O inferno pamonha – Sentimos a mesma perda de qualidade em todas as esferas da nossa existência ao ingressarmos plenamente na sociedade de consumo, a partir de 1970. O que ainda havia de nobre, belo e digno nestes tristes trópicos foi esmagado pelo rolo compressor do mercado, atirando-nos no “inferno pamonha” a que se referiu Paulo Francis: uma vida sem reais gratificações, na qual ninguém consegue verdadeiramente realizar-se como ser humano e como cidadão, além da danação de ter de suportar a tirania dos medíocres.
Até no futebol esse fenômeno se verificou. Bem ou mal, o Brasil conseguia evitar o êxodo de seus talentos. Um ou outro ia deslumbrar os europeus, mas tínhamos capacidade de manter times memoráveis como o Santos bicampeão do mundo (1962/63) e formávamos nossas seleções com quase todos os craques atuando no País.
Os campeonatos estaduais eram pujantes, os times do Interior às vezes conseguiam até contestar a hegemonia dos grandes. Havia campinhos de terra batida em todo lugar, crianças correndo horas a fio atrás de bolas de meia.
Futebol era arte e paixão, não apenas competição. O chapéu bem aplicado valia quase tanto quanto o gol. Os dribles infernais de Garrincha desmoralizavam mais os adversários do que os placares elásticos. Os torcedores ainda eram capazes de reconhecer e aplaudir as belas jogadas do time rival.

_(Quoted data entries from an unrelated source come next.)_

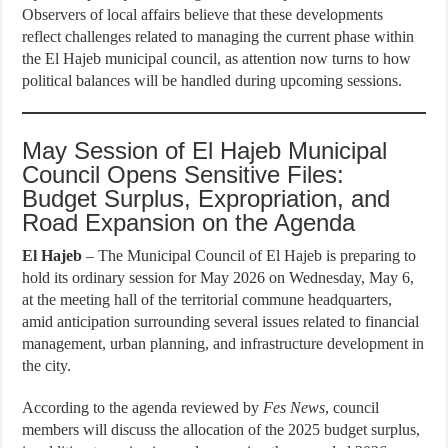
Observers of local affairs believe that these developments
reflect challenges related to managing the current phase within
the El Hajeb municipal council, as attention now turns to how
political balances will be handled during upcoming sessions.
May Session of El Hajeb Municipal
Council Opens Sensitive Files:
Budget Surplus, Expropriation, and
Road Expansion on the Agenda
El Hajeb
– The Municipal Council of El Hajeb is preparing to
hold its ordinary session for May 2026 on Wednesday, May 6,
at the meeting hall of the territorial commune headquarters,
amid anticipation surrounding several issues related to financial
management, urban planning, and infrastructure development in
the city.
According to the agenda reviewed by
Fes News
, council
members will discuss the allocation of the 2025 budget surplus,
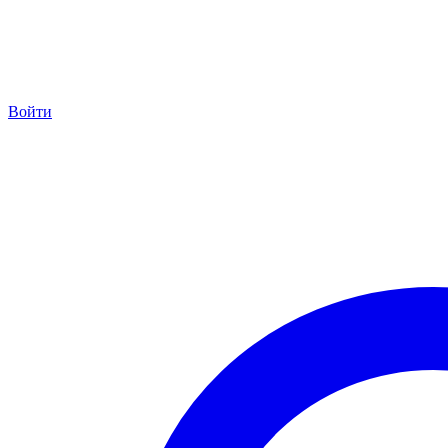
Войти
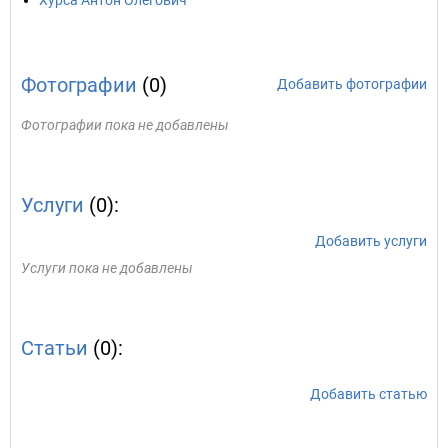
Хурса Антон Олегович
Фотографии
(0)
Добавить фотографии
Фотографии пока не добавлены
Услуги
(0):
Добавить услуги
Услуги пока не добавлены
Статьи
(0):
Добавить статью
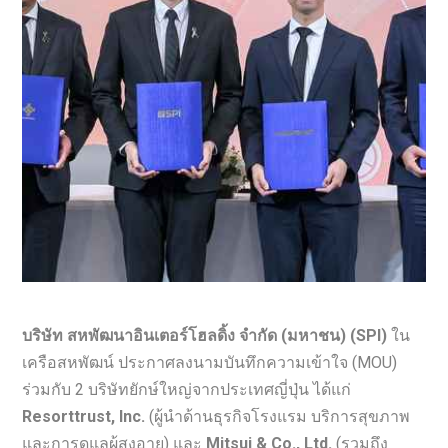
บริษัท สหพัฒนาอินเตอร์โฮลดิ้ง จำกัด (มหาชน) (SPI)
ใน
เครือสหพัฒน์ ประกาศลงนามบันทึกความเข้าใจ (MOU)
ร่วมกับ 2 บริษัทยักษ์ใหญ่จากประเทศญี่ปุ่น ได้แก่
Resorttrust, Inc.
(ผู้นำด้านธุรกิจโรงแรม บริการสุขภาพ
และการดูแลผู้สูงอายุ) และ
Mitsui & Co., Ltd.
(รวมถึง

Lembro-me de um episódio emblemático. O grande Gento, ponta-esquerda do fantástico time do Real Madri do final da década de 1950 (de Puskas e Di Stefano), era o cobrador oficial de pênaltis. Certo dia, um árbitro viu infração num lance em que, o estádio inteiro percebeu, nada de errado acontecera. Gento calmamente encaminhou-se para a bola... e chutou-a na direção da bandeira de escanteio, desprezando altaneiramente a oportunidade de marcar um tento imerecido.
Outro gênio, Nilton Santos, arriscou-se a uma longa suspensão, que acabaria significando sua aposentadoria (pois já estava no fim de carreira), por uma questão de dignidade. Num Corinthians x Botafogo no Pacaembu, ele foi repreendido acintosamente pelo folclórico Armando Marques, que quase tocou com o dedo no seu nariz. Com a elegância que lhe era peculiar, Nilton Santos aplicou um tapa de mão aberta na cara do árbitro, atirando-o ao chão. E calmamente se dirigiu para o vestiário, sem esperar que o expulsasse.
Um repórter o interceptou, perguntando por que fizera aquilo. Ele disse que o filho dele estava assistindo à partida. “Como é que eu iria explicar ao meu filho que deixei um homem encostar o dedo no meu nariz, sem reagir?”
Times, seleções e craques do chamado futebol romântico serão lembrados para sempre. Já os atuais amontoados de novatos e refugos, os selecionados formados à base de milionários enfastiados e os jogadores que preferem ajeitar a meia do que marcar o adversário sobreviverão apenas enquanto estiverem no noticiário e forem úteis como garotos-propaganda. Não têm grandeza para impregnar o imaginário das gentes.